Typical monitoring patterns

When users say “system is slow”

  • Check uptime to see load averages and how long the system has been up.
  • Use prstat -a to see which processes are consuming CPU.
  • Check memory pressure with prstat -a -s rss and ::memstat.
  • Run iostat -xnte to see if disks are saturated or busy.
  • Review recent errors in /var/adm/messages.

When disk space is filling up

  • Use df -h to find which filesystem is close to 100% usage.
  • cd into that filesystem and run du -sh and du -sh * to see which directories are heavy.
  • Look for large log or backup directories and discuss cleanup or rotation with application owners.
  • Consider ZFS snapshots, compression or moving rarely-used data to a different pool.

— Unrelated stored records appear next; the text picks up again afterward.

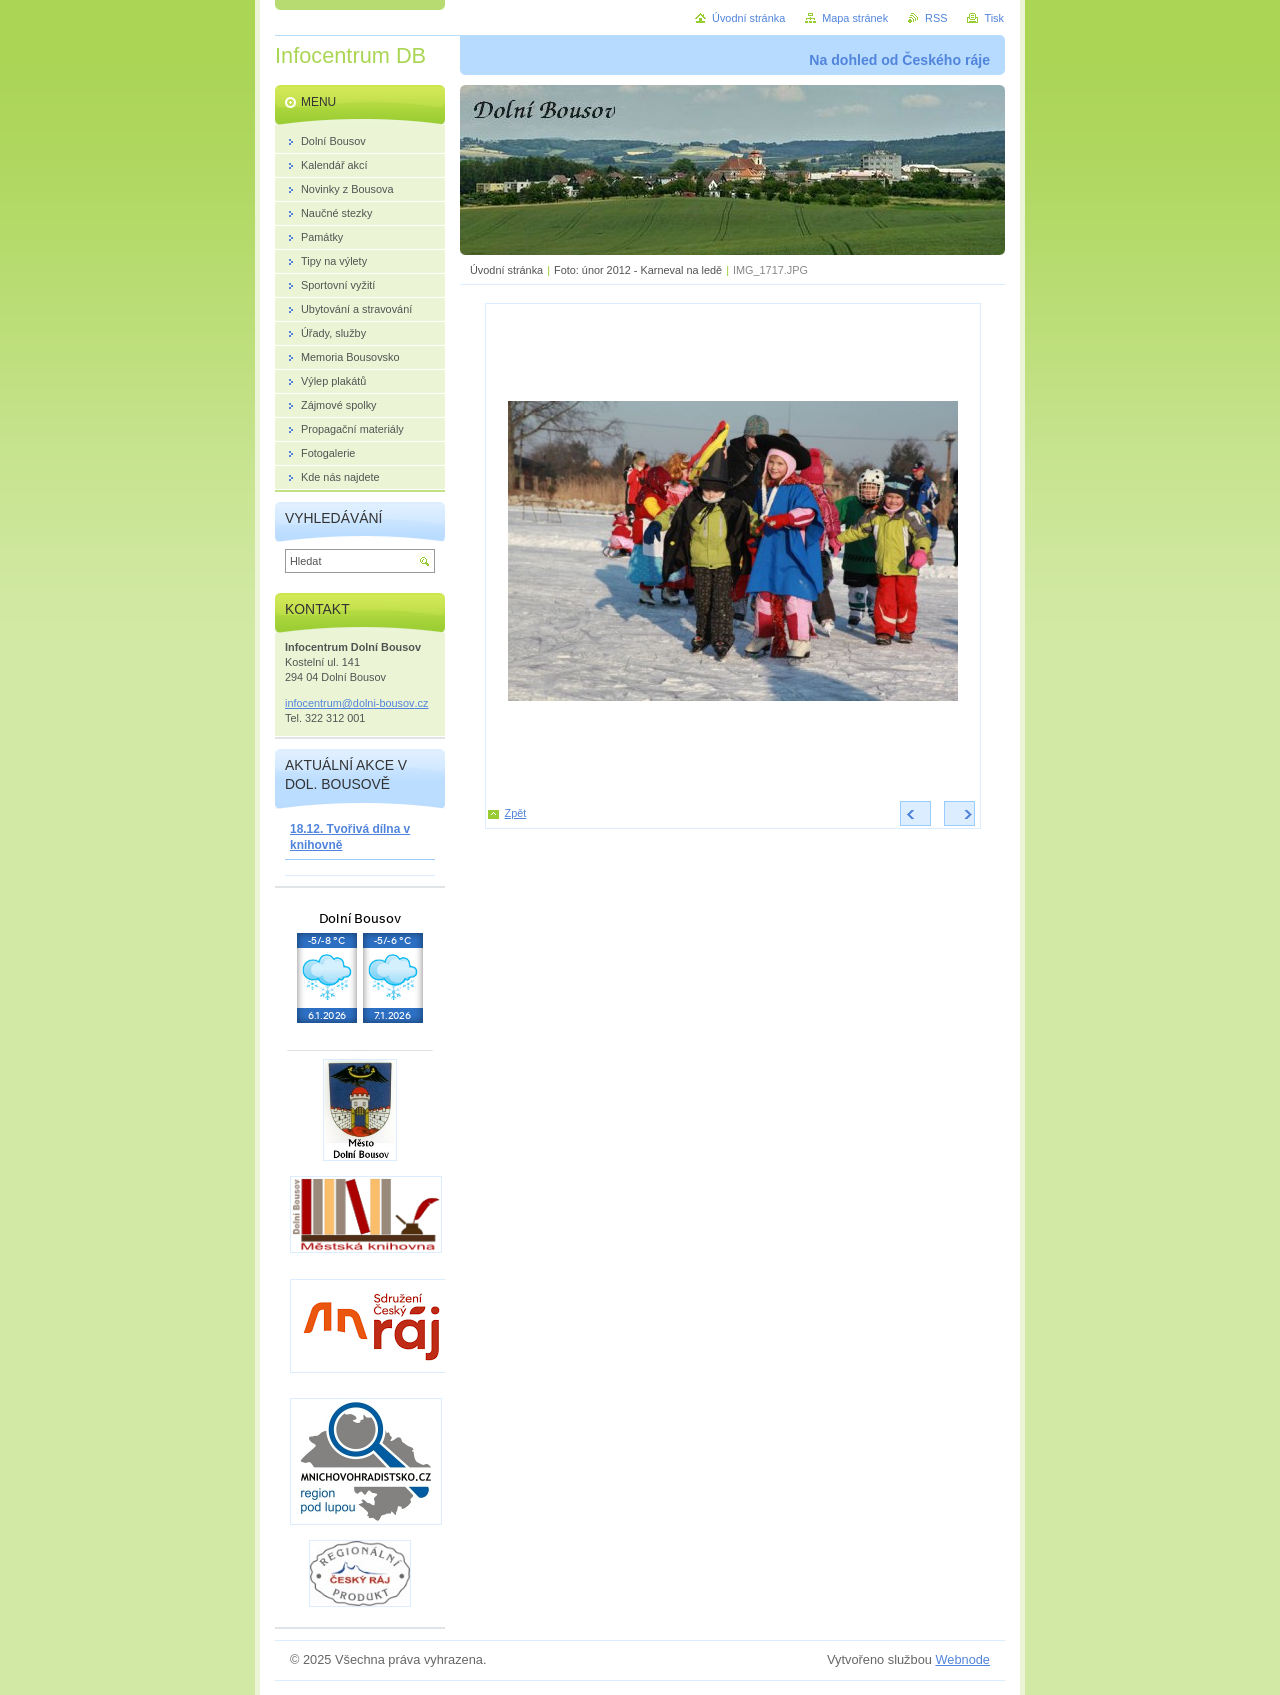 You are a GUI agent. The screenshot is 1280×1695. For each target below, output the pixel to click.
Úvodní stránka (506, 270)
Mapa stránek (855, 18)
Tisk (994, 18)
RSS (936, 18)
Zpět (516, 813)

Practice task – build a quick health-check routine

  • Create your own 5–10 command sequence (using uptime, prstat, iostat, df, du and logs) that you will always run when investigating a performance issue.
  • Run a stress script (CPU or disk heavy) in the background and observe how the metrics change in real time.
  • Note down what “normal” looks like for your lab VM so you can quickly recognise unusual patterns later on bigger systems.

In future lessons on ZFS and patching, these monitoring tools will help you verify the impact of your changes.